WHAT IS REQUIRED:
In the entries that follow, the line with "I want to opt-out of processing my" opens the range and the line with "experience a wealth of benefits. This is beca" closes it; repeat that range exactly, both lines included.

MATERIAL FOR THIS TASK:

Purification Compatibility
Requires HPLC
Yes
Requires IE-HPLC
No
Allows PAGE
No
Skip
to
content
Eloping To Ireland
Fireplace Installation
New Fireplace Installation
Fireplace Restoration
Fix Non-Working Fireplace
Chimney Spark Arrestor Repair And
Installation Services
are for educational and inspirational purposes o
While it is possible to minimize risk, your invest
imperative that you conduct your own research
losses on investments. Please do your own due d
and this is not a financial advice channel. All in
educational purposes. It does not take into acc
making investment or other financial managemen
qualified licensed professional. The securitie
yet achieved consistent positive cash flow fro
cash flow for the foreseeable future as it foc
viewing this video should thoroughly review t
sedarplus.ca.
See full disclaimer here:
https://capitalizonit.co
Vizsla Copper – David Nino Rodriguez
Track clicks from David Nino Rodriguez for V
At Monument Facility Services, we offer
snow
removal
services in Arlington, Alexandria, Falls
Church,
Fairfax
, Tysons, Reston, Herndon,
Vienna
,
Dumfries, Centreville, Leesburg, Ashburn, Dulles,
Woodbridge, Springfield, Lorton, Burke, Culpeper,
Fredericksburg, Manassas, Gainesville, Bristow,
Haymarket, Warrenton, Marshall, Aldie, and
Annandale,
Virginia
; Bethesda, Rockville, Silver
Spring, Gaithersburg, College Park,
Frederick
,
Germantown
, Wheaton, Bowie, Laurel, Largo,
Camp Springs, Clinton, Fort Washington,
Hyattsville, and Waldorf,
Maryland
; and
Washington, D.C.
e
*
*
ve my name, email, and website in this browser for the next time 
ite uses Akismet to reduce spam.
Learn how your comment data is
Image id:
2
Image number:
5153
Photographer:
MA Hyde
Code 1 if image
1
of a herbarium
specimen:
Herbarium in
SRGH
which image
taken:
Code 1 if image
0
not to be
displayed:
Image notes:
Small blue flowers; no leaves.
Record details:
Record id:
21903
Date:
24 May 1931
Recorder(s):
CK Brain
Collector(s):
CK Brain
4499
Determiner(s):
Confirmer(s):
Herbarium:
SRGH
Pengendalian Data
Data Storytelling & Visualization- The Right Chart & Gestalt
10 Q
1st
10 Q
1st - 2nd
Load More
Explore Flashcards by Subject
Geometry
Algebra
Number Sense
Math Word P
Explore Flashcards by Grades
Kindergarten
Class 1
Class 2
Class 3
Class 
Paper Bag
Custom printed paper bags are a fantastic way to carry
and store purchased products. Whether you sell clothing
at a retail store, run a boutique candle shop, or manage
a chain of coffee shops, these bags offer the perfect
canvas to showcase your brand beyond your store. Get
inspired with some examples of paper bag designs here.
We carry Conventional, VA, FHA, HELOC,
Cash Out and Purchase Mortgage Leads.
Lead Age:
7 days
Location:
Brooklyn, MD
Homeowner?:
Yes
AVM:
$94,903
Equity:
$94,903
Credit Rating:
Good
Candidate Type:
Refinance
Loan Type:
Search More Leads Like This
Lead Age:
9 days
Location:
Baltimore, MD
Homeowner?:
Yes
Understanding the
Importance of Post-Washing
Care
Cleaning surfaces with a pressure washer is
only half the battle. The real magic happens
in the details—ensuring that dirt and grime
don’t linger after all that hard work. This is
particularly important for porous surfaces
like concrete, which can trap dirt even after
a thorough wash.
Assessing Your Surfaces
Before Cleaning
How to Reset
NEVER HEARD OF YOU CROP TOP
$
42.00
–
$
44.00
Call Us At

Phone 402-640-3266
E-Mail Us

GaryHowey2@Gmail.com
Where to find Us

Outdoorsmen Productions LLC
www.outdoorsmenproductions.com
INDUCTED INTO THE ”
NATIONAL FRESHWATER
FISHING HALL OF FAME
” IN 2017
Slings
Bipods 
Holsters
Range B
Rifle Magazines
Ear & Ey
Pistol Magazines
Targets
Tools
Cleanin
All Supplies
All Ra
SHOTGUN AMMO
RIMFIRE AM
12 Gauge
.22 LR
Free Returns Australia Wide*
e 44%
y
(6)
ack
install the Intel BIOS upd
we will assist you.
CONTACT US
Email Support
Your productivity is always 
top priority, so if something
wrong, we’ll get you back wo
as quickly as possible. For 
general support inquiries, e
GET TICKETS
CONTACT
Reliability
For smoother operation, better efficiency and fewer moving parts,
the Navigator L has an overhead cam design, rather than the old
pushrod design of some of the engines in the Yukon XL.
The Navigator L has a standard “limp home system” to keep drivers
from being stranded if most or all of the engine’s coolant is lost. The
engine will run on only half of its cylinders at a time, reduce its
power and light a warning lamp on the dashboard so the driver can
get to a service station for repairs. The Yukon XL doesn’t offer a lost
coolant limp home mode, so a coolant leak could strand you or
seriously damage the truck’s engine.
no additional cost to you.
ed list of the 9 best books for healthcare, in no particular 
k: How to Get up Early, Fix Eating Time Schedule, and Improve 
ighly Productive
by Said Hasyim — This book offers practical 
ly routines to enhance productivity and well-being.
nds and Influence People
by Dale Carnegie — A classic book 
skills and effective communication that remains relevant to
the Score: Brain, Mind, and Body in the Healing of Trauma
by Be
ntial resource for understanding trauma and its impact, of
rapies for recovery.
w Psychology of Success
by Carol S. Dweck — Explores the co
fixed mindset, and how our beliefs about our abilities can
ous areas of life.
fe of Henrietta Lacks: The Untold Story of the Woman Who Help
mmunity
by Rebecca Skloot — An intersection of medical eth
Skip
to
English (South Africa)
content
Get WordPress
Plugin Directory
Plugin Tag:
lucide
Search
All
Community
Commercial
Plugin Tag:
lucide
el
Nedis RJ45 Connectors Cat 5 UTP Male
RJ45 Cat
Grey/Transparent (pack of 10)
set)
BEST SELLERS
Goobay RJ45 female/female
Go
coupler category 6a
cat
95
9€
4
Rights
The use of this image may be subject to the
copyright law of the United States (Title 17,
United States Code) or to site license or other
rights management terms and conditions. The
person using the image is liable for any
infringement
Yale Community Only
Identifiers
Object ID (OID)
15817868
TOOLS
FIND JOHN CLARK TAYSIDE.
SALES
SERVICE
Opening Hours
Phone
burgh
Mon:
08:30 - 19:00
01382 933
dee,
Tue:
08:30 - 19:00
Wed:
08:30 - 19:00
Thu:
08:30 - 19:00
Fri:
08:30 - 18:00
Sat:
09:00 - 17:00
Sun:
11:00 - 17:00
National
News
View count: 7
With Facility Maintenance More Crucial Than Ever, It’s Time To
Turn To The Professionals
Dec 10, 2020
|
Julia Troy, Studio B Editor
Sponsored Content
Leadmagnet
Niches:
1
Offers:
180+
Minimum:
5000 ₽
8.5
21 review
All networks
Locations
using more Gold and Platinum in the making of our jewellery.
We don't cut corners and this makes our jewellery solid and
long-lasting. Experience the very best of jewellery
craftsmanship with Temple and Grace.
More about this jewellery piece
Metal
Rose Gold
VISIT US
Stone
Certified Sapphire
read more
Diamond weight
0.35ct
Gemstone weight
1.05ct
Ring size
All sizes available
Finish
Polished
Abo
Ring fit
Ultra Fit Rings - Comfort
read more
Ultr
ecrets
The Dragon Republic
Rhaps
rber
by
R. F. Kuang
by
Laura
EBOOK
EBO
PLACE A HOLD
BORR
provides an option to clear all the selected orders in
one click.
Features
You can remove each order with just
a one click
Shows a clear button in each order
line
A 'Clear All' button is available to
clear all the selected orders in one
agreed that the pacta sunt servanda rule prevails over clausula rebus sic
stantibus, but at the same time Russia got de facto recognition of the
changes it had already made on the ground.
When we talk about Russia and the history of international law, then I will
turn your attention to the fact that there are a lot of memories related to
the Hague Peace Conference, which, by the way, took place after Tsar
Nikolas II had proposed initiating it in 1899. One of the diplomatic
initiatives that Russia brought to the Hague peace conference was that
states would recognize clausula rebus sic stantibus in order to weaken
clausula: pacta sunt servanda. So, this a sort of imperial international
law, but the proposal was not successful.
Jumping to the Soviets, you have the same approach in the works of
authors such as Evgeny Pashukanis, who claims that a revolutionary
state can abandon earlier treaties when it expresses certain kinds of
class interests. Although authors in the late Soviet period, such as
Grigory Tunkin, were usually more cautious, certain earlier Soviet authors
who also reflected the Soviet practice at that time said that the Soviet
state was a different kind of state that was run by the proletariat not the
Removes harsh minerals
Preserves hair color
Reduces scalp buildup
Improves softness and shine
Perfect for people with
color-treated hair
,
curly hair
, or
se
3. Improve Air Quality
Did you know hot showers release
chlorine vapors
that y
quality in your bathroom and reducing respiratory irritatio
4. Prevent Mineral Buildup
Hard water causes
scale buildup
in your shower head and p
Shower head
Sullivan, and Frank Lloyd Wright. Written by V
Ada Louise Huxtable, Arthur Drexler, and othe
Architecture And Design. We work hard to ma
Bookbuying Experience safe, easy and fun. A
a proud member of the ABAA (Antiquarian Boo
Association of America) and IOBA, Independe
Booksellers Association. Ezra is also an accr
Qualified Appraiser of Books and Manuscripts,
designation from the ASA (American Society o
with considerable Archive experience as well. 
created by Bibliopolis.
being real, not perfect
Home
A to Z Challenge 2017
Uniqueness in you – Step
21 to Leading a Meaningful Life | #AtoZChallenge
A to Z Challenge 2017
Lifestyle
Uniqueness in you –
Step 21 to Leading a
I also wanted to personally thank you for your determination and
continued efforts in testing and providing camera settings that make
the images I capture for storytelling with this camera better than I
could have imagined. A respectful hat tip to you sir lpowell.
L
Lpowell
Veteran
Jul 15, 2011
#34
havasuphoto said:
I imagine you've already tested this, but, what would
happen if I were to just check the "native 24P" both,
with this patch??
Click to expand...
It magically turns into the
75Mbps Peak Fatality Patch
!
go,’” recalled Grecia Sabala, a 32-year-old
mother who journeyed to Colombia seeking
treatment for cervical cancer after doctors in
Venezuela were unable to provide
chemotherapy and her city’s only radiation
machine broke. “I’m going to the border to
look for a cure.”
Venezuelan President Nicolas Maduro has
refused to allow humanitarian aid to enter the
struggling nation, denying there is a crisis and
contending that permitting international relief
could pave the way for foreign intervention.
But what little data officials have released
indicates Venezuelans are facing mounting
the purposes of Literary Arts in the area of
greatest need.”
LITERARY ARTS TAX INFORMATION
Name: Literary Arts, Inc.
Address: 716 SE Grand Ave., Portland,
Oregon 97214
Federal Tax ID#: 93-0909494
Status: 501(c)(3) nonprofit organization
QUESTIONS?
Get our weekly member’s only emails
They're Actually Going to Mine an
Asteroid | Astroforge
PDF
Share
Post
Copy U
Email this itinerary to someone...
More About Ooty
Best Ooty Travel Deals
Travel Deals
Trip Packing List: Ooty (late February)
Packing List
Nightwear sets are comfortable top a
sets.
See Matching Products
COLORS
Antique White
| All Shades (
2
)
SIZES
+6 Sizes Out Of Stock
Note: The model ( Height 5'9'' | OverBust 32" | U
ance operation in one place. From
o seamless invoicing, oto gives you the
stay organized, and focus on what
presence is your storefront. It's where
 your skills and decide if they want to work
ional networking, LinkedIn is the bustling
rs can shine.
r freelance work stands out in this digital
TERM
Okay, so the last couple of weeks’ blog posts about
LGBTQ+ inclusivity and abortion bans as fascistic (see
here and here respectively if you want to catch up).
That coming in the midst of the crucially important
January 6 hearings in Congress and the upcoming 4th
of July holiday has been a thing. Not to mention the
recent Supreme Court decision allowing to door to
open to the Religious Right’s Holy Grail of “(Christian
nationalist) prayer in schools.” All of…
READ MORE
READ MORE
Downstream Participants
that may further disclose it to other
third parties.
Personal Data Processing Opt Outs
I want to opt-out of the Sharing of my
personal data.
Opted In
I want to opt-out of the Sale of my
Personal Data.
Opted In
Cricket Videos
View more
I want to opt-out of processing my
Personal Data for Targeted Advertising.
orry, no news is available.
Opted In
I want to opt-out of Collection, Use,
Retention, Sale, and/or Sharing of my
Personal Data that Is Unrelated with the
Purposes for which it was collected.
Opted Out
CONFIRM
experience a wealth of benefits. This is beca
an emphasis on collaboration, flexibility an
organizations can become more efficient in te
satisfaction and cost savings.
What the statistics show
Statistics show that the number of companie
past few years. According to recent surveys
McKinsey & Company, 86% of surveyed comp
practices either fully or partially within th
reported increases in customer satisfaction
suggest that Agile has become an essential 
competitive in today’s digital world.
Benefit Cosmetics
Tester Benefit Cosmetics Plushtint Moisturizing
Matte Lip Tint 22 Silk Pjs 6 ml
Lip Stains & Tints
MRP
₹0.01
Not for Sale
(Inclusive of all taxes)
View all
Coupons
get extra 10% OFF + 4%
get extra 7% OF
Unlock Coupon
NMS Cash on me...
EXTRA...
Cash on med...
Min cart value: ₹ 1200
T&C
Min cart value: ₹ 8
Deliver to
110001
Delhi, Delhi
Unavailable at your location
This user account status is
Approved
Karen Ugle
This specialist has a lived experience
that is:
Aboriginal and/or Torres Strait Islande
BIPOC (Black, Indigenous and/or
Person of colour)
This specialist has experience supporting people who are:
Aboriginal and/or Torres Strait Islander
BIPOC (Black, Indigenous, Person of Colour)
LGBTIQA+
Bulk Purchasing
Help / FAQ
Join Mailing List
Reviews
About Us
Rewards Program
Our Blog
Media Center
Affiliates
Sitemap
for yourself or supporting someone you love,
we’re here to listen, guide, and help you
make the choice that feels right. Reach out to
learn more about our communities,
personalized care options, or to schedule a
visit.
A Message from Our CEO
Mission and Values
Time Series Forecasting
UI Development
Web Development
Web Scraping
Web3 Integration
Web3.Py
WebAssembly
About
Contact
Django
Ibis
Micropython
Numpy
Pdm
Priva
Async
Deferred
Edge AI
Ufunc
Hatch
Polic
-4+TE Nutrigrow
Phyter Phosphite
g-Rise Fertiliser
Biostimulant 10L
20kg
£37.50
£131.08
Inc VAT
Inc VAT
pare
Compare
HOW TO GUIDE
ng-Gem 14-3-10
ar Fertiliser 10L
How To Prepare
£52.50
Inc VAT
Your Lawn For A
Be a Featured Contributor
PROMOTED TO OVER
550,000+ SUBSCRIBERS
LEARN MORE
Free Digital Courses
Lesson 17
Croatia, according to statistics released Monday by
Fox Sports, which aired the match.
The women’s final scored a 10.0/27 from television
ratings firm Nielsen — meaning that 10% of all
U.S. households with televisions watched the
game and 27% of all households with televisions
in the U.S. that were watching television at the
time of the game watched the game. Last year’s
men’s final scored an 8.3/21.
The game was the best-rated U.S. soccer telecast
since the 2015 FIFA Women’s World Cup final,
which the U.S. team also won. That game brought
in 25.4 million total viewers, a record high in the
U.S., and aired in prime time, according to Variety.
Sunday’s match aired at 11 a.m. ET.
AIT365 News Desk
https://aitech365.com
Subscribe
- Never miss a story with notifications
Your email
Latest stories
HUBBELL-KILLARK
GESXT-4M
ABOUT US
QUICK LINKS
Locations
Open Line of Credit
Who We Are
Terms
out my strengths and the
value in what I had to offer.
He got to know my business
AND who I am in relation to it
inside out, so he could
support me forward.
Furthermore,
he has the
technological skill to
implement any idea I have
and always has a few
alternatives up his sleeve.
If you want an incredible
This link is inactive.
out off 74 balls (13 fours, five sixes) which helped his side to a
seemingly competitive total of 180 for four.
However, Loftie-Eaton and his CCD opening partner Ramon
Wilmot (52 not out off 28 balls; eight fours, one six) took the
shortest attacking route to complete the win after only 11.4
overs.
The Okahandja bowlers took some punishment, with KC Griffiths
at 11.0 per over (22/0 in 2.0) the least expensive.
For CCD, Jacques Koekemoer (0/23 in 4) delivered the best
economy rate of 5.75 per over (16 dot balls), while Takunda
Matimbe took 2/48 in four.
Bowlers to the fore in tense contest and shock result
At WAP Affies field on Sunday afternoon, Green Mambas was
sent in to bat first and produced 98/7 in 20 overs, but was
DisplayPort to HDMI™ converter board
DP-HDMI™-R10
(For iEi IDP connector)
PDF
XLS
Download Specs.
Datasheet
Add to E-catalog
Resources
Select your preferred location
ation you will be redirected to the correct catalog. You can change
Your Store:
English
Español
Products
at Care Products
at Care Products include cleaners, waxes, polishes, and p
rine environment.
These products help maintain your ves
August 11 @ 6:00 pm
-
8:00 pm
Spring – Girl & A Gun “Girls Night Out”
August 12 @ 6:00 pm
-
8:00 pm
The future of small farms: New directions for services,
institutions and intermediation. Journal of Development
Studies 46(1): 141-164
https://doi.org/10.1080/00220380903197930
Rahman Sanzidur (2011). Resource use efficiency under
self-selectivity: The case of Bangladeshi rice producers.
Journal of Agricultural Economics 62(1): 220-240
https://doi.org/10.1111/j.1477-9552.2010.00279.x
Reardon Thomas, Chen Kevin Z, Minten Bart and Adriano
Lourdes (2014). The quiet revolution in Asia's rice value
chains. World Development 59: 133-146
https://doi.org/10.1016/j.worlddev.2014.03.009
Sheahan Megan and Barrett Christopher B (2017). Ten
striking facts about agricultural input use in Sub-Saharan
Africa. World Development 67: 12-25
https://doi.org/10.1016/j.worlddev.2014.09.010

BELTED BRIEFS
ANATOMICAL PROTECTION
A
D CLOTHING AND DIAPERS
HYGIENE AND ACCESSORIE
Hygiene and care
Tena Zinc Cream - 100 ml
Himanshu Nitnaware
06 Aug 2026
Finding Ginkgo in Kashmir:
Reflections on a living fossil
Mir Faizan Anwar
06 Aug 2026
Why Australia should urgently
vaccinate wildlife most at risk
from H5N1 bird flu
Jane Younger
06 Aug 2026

REPLY TO THE EXERCISE:
I want to opt-out of processing my
Personal Data for Targeted Advertising.
orry, no news is available.
Opted In
I want to opt-out of Collection, Use,
Retention, Sale, and/or Sharing of my
Personal Data that Is Unrelated with the
Purposes for which it was collected.
Opted Out
CONFIRM
experience a wealth of benefits. This is beca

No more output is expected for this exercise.